Revenues were $1.158 billion for the first quarter of 2002, compared to $1.161 billion for the first quarter of 2001. Earnings before interest, taxes, depreciation, amortization, pre-opening expenses and non-recurring items (EBITDA) were $279 million for the first quarter of 2002, down from $315 million for the first quarter of 2001.
In accordance with new national accounting standards established by the Financial Accounting Standards Board (FASB) that take effect this fiscal year, the company in the first quarter recorded a non-cash charge of $979 million to write down goodwill associated mainly with the 1996 acquisition of Bally Entertainment. Including the cumulative effect of this accounting change, results for the first quarter were a loss of $939 million, or $3.09 per diluted share.
"Park Place posted strong first quarter results in the East and Mid-South, and began a significant recovery in Las Vegas," said President and Chief Executive Officer Thomas E. Gallagher. "In the Eastern Region, we reported record EBITDA of $97 million. In the Mid-South, we surpassed last year's first quarter results. And in Las Vegas, we recorded significant month-to-month increases in revenue and EBITDA.
"We also continued significant reduction of debt. In the first quarter we paid down almost $100 million in debt, more than in all of last year. In April, we paid down an additional $120 million with the proceeds from the sale of our equity interest in Jupiters Limited," Gallagher said.
In Atlantic City, including results from the Claridge Hotel and Casino (acquired in June 2001), Park Place reported a year-over-year EBITDA increase of 18 percent (15 percent excluding the Claridge). Unusually mild weather, coupled with successful strategic marketing initiatives, drove a $15 million increase over the first quarter of 2001.
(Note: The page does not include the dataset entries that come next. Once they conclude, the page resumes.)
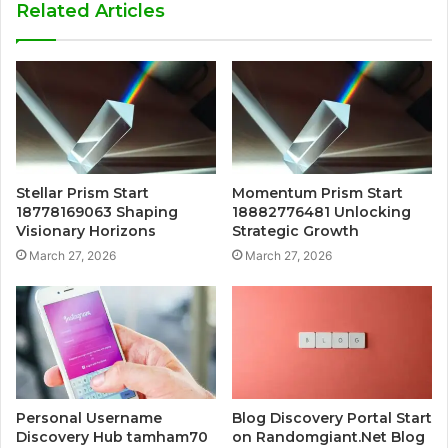
Related Articles
Stellar Prism Start
Momentum Prism Start
18778169063 Shaping
18882776481 Unlocking
Visionary Horizons
Strategic Growth
March 27, 2026
March 27, 2026
Personal Username
Blog Discovery Portal Start
Discovery Hub tamham70
on Randomgiant.Net Blog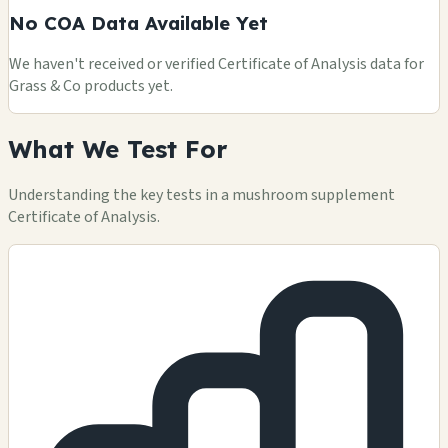
No COA Data Available Yet
We haven't received or verified Certificate of Analysis data for
Grass & Co products yet.
What We Test For
Understanding the key tests in a mushroom supplement
Certificate of Analysis.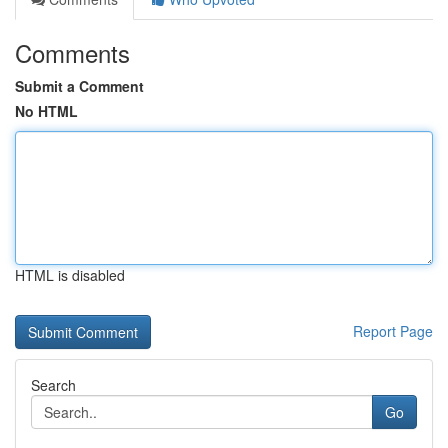
Comments
Submit a Comment
No HTML
HTML is disabled
Report Page
Search
Go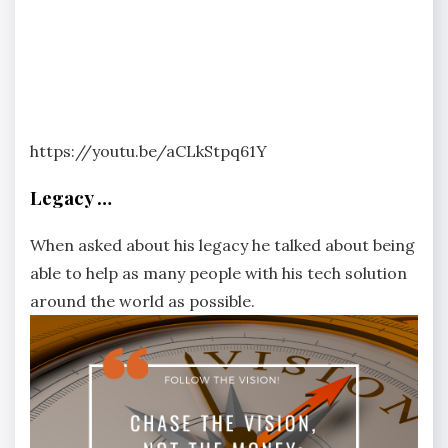
https://youtu.be/aCLkStpq61Y
Legacy …
When asked about his legacy he talked about being
able to help as many people with his tech solution
around the world as possible.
In Indiana, Mississippi and Louisiana, Park Place properties recorded a first quarter EBITDA increase of 4 percent over last year, led by a strong performance at Caesars Indiana and a 9 percent EBITDA increase for the three properties in the Tunica market.
Park Place's Las Vegas results significantly improved throughout the quarter, as the year-over-year EBITDA gap declined from 53 percent in January to 16 percent in March.
"We had a great first quarter in Atlantic City, Indiana and Tunica," said Wallace R. Barr, executive vice president and chief operating officer. "As our Biloxi and Las Vegas properties continue to gain momentum, our domestic properties should produce solid quarterly results throughout the balance of 2002."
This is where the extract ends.